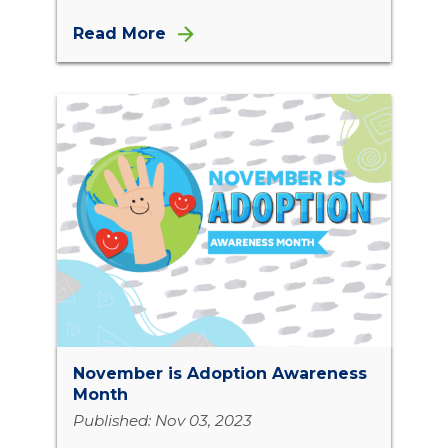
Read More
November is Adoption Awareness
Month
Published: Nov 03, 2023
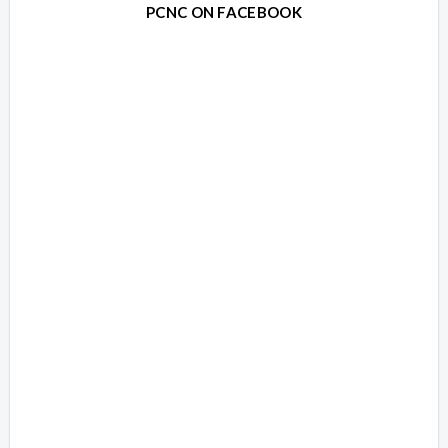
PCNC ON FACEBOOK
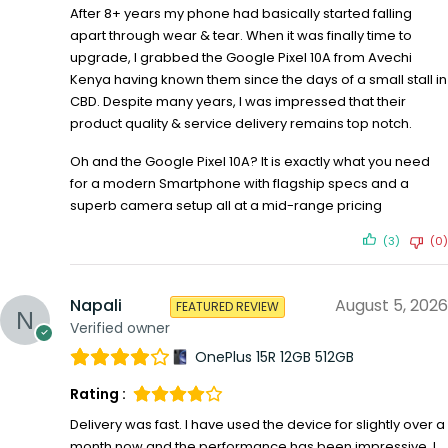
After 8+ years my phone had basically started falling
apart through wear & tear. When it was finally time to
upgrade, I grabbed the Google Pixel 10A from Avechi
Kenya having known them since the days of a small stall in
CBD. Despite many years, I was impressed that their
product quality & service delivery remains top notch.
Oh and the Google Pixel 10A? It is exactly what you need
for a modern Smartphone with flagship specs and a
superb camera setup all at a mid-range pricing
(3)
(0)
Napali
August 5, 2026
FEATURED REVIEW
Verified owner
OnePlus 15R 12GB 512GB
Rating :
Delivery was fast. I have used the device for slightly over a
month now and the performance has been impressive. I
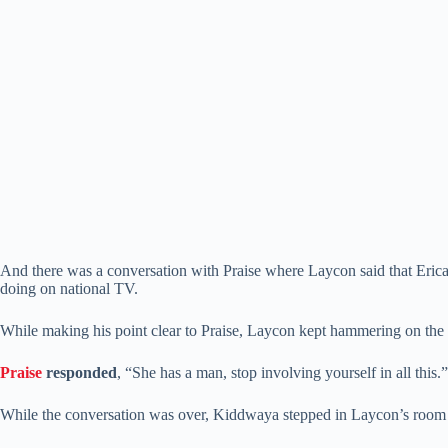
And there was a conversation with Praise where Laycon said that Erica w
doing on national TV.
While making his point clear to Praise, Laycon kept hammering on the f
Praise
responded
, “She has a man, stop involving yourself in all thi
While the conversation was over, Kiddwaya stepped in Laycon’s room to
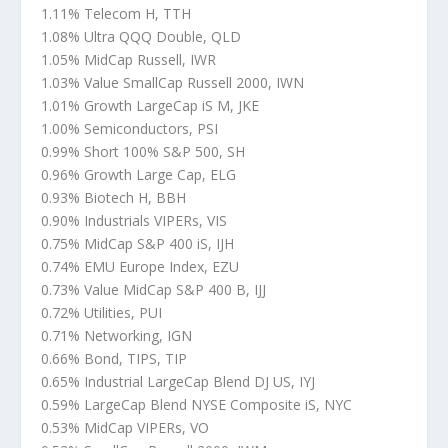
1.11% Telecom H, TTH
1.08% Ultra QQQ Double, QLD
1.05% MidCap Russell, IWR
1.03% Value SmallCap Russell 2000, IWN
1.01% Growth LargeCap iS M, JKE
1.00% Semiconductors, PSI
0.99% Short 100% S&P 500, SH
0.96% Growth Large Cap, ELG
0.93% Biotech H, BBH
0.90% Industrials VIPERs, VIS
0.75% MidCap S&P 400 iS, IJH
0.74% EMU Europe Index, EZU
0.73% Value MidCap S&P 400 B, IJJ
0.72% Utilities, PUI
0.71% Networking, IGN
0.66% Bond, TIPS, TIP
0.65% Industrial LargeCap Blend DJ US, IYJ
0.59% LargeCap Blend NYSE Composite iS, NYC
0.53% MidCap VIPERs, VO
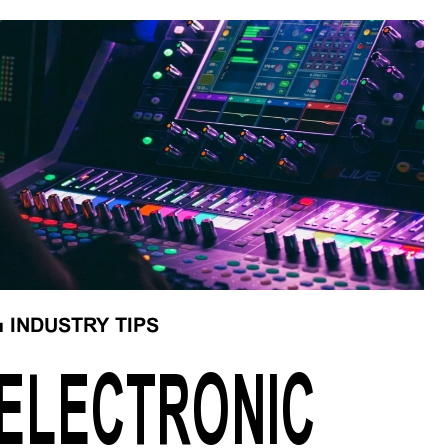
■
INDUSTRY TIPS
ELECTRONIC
● ● ●
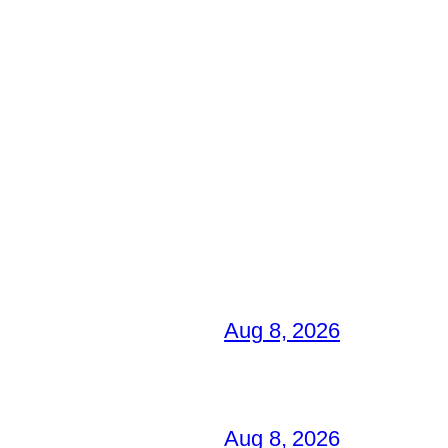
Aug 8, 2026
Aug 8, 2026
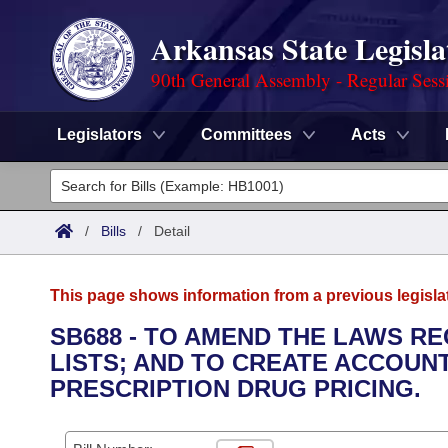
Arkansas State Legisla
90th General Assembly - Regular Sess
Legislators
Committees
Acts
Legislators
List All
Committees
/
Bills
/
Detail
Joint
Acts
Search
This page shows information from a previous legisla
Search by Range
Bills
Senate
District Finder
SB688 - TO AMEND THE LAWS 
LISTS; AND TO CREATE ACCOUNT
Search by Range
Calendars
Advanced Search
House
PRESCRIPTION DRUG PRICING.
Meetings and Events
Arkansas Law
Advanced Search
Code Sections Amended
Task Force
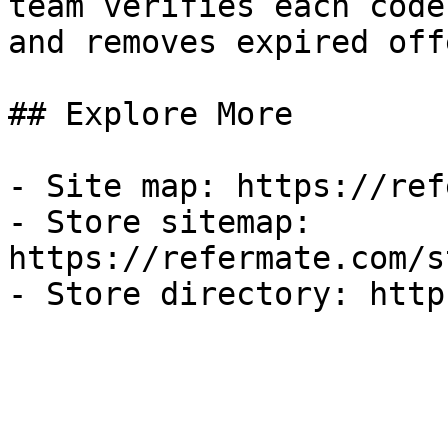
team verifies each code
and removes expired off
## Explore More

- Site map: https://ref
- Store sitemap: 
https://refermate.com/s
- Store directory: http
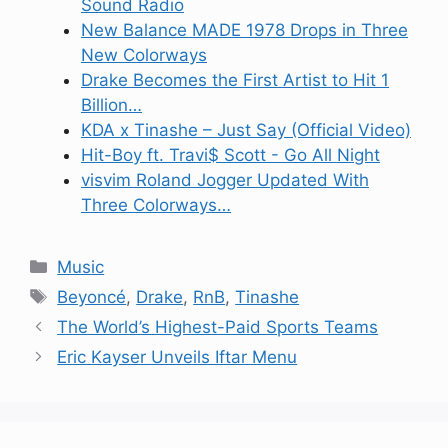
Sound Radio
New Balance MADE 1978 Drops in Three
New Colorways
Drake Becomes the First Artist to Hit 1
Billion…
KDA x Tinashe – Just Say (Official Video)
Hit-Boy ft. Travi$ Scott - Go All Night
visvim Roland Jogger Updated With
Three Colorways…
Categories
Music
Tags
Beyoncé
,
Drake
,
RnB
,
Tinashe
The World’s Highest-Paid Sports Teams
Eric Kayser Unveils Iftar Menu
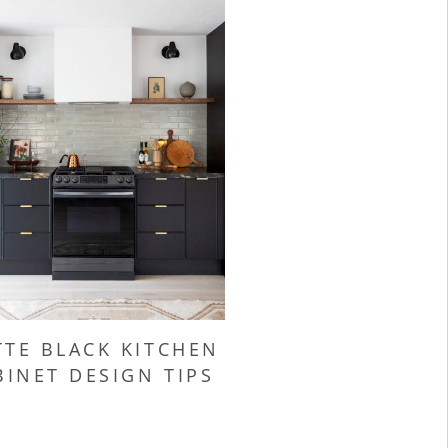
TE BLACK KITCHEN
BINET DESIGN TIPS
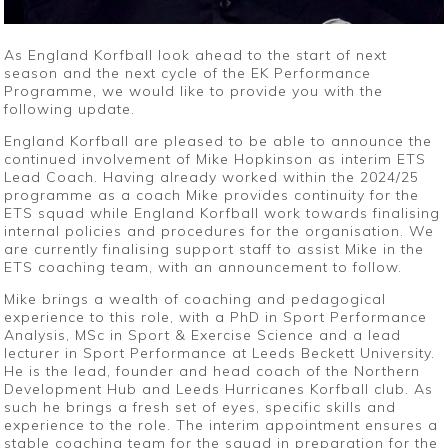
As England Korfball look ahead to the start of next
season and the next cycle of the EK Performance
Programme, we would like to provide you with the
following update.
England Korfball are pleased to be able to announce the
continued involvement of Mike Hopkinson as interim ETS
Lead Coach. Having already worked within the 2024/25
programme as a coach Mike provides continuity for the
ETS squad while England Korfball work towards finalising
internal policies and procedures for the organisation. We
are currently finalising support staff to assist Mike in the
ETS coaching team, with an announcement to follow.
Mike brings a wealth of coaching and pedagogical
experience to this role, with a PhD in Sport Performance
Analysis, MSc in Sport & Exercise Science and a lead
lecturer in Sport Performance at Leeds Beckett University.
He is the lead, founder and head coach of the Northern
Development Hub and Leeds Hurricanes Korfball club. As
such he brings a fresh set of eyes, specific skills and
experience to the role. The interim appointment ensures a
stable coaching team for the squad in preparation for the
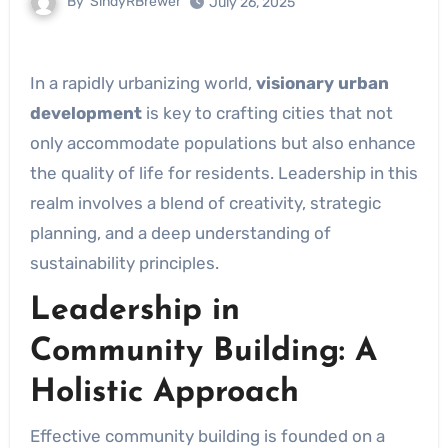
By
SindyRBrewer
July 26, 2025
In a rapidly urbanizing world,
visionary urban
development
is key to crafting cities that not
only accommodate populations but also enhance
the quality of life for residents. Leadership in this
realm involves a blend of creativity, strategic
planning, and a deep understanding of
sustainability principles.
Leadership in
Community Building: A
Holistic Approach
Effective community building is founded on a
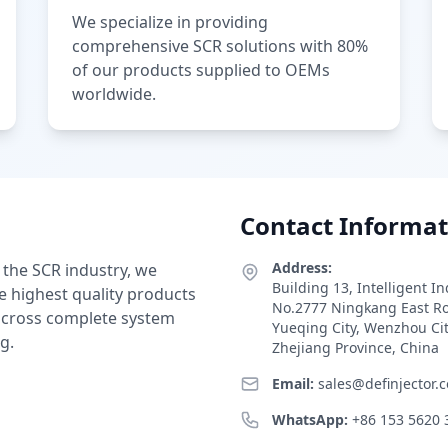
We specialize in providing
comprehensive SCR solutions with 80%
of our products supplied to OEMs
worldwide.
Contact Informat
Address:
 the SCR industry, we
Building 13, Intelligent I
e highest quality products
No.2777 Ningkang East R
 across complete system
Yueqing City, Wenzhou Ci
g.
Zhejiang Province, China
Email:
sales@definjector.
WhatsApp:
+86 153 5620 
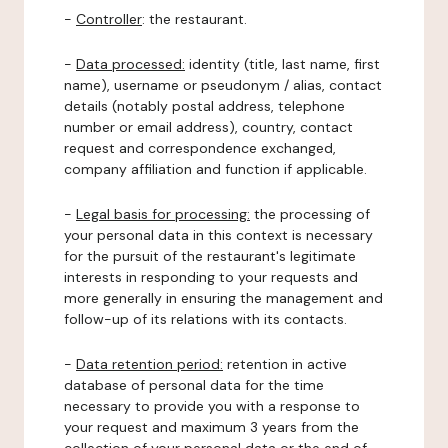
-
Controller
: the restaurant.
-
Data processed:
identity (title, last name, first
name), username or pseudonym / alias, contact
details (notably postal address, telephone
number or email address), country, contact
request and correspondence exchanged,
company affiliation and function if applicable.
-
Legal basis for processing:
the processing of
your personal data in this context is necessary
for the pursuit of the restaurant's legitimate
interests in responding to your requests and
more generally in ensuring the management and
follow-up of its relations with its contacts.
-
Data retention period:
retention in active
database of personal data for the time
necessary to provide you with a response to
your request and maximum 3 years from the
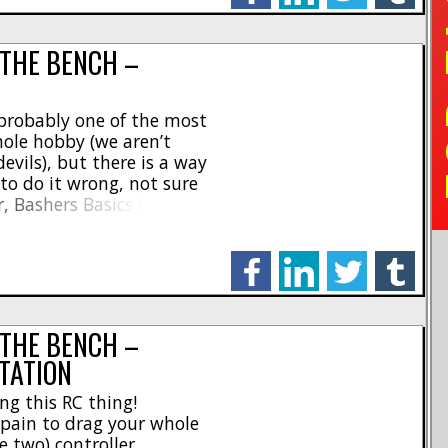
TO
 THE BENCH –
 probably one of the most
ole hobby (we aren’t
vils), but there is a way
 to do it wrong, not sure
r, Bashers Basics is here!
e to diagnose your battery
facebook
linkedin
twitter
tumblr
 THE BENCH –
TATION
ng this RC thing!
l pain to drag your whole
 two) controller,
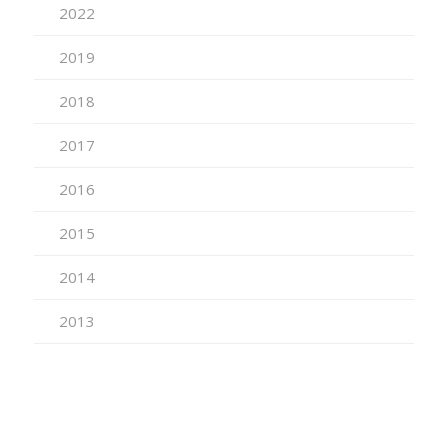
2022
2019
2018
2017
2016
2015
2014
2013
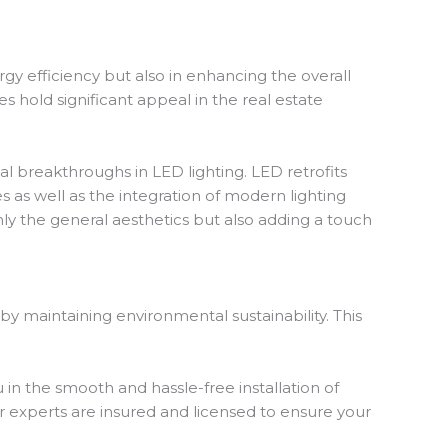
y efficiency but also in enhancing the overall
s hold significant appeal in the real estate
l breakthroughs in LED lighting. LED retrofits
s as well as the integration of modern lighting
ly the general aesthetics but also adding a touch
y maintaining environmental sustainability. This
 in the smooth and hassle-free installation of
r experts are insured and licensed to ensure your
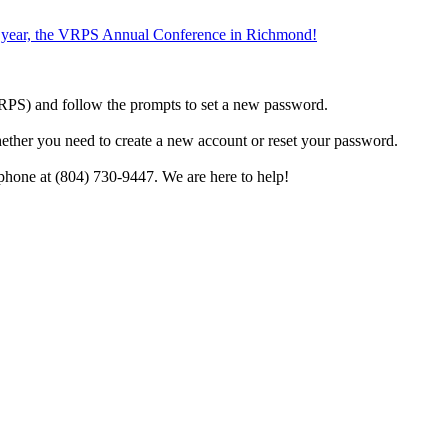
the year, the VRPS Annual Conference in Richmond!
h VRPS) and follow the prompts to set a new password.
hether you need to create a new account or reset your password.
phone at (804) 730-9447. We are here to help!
● ● ●
§ Work instruction:
Copy out every line of the material above that mentions the word "Russell".

§ Answer for this exercise:
1.05% MidCap Russell, IWR
1.03% Value SmallCap Russell 2000, IWN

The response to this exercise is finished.